O presidente da Câmara, Hugo Motta (Republicanos-PB), ignorou a intensa mobilização de organizações da sociedade civil, iniciativa privada, de artistas e protestos nas ruas contra o PL da Devastação (2.159/2021) e “passou a boiada” sobre o licenciamento ambiental no Brasil. Agora o foco se volta para o presidente Lula – que tem até 15 dias úteis após o recebimento do texto para sancioná-lo, integralmente ou com vetos, ou vetá-lo na íntegra.

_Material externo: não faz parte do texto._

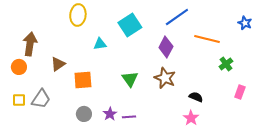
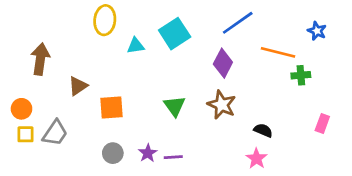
blue star: (245, 23) -> (317, 31), moved
cyan triangle: (100, 44) -> (136, 46), moved
green cross: (226, 64) -> (301, 75), moved, turned 32
orange circle: (19, 67) -> (21, 109), moved

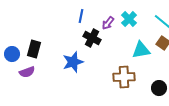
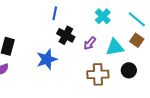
purple arrow: (108, 23) -> (90, 43), moved
black circle: (159, 88) -> (129, 70), moved

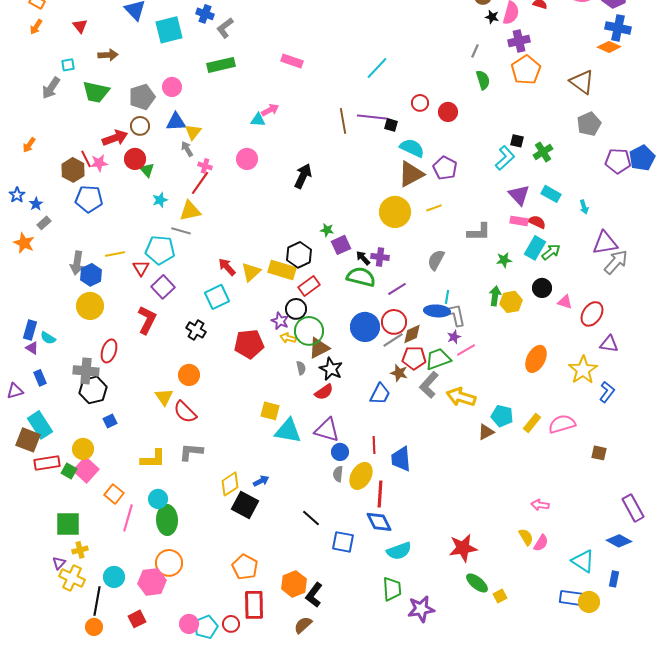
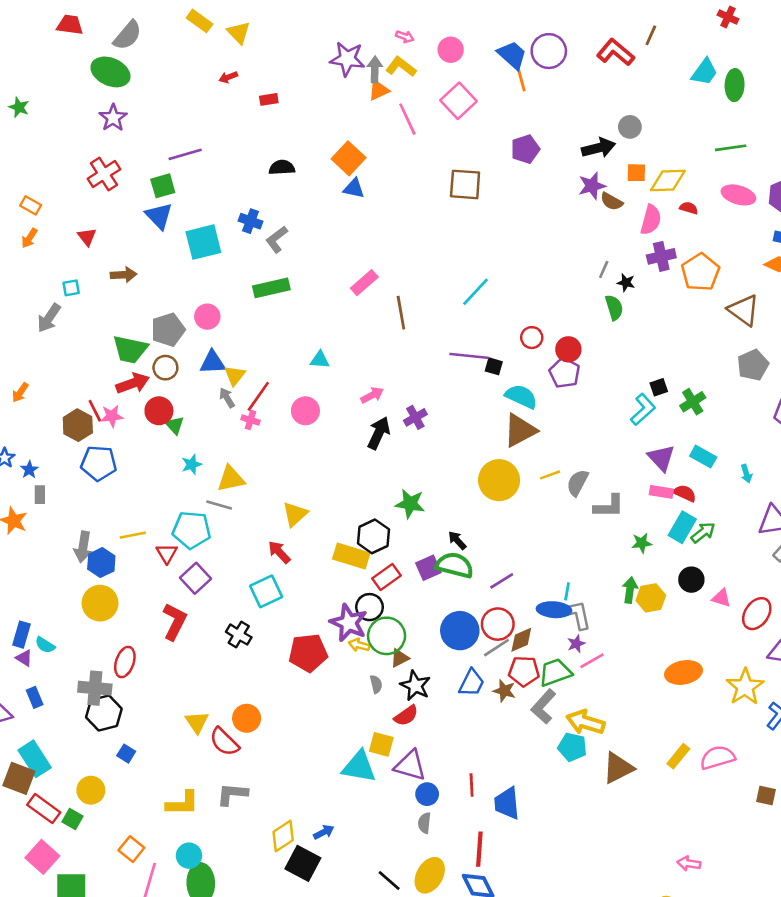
black star: (492, 17) -> (626, 283), moved
pink rectangle: (292, 61) -> (364, 283), turned -60
orange pentagon: (526, 70) -> (701, 272), moved
green trapezoid: (96, 92) -> (130, 349), moved
pink arrow: (270, 110) -> (372, 395), moved
brown line: (343, 121) -> (401, 313), moved
black square: (517, 141) -> (659, 387), turned -32
purple pentagon: (445, 168) -> (564, 373), moved
red line: (200, 183) -> (258, 396), moved
gray rectangle: (44, 223) -> (40, 495), turned -48
green star: (327, 230) -> (410, 504), size x1.6
purple square: (341, 245) -> (428, 568), moved
purple cross: (380, 257) -> (415, 417), moved, turned -36
gray semicircle: (436, 260) -> (578, 483), moved
yellow triangle: (251, 272) -> (295, 514), moved
purple star: (280, 321) -> (349, 623), size x1.6
brown triangle: (319, 348) -> (400, 658), size x0.7
orange ellipse: (536, 359) -> (684, 672), turned 52
orange circle: (189, 375) -> (247, 718), moved
blue trapezoid: (380, 394) -> (472, 683), moved
yellow square: (270, 411) -> (381, 744), moved
cyan pentagon: (502, 416) -> (572, 747), moved
blue square: (110, 421) -> (126, 754), turned -32
brown triangle: (486, 432) -> (618, 768), size x1.5
red rectangle: (47, 463) -> (44, 809), turned 45
pink square: (86, 470) -> (42, 857), moved
yellow ellipse: (361, 476) -> (430, 875), moved

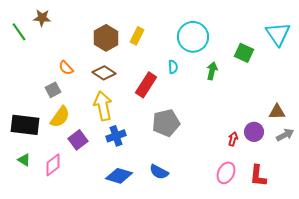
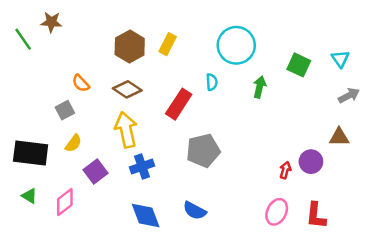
cyan triangle: (278, 34) -> (340, 59), moved, size x0.6
yellow semicircle: (60, 117) -> (73, 143), size x0.7
gray arrow: (285, 135) -> (349, 96), moved
blue diamond: (119, 176) -> (146, 215), turned 52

A reportagem é publicada por ClimaInfo, 21-07-2025.

A Central da COP, editada por Roberto Kaz (Observatório do Clima) no jornal O Globo, chamou a infame votação de 17 de julho de “Congressazo” – uma alusão ao “Maracanazo”, histórica derrota da seleção brasileira de futebol pelo Uruguai na final da Copa do Mundo de 1950, em pleno Maracanã. E a comparou também à vexaminosa derrota por 7 a 1 para a Alemanha na Copa de 2014.

Diante disso, o secretário-executivo do OC, Marcio Astrini, defendeu que a mobilização se fortaleça para convencer o presidente Lula a vetar o PL da Devastação. “A sociedade civil vai continuar muito mobilizada, talvez até mais ainda agora, porque é a chance de reversão de todos esses absurdos se encontra na mesa do presidente da República”, explicou ao Correio Braziliense.

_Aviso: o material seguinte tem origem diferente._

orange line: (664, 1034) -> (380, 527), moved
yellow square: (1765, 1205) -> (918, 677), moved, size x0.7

A mobilização vai além de manifestos e campanhas nas redes sociais. Com os povos tradicionais sendo os mais afetados pelo PL da Devastação, já que o texto flexibiliza a consulta livre, prévia e informada a essas comunidades, mulheres indígenas organizam uma marcha à Brasília para protestar contra a aprovação do projeto e pedir seu veto, informou a Agência Brasil.

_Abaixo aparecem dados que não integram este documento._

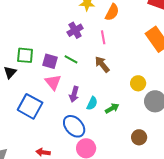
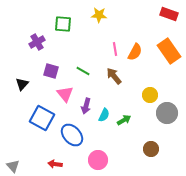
orange semicircle: (112, 12) -> (135, 52), moved
purple cross: (75, 30) -> (37, 42), moved
green square: (25, 55) -> (63, 24), moved
purple square: (50, 61) -> (51, 71), moved
blue ellipse: (74, 126) -> (72, 135), moved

A repercussão negativa da aprovação do PL pelos deputados brasileiros não ficou contida nas fronteiras do território brasileiro. A Folha repercutiu a resposta de entidades internacionais à ação nefasta dos deputados, que engrossam o coro que pedem a Lula que vete o PL. O grupo inclui ActionAid, Global Canopy, UCLouvain e Stockholm Environment Institute, entre outras organizações.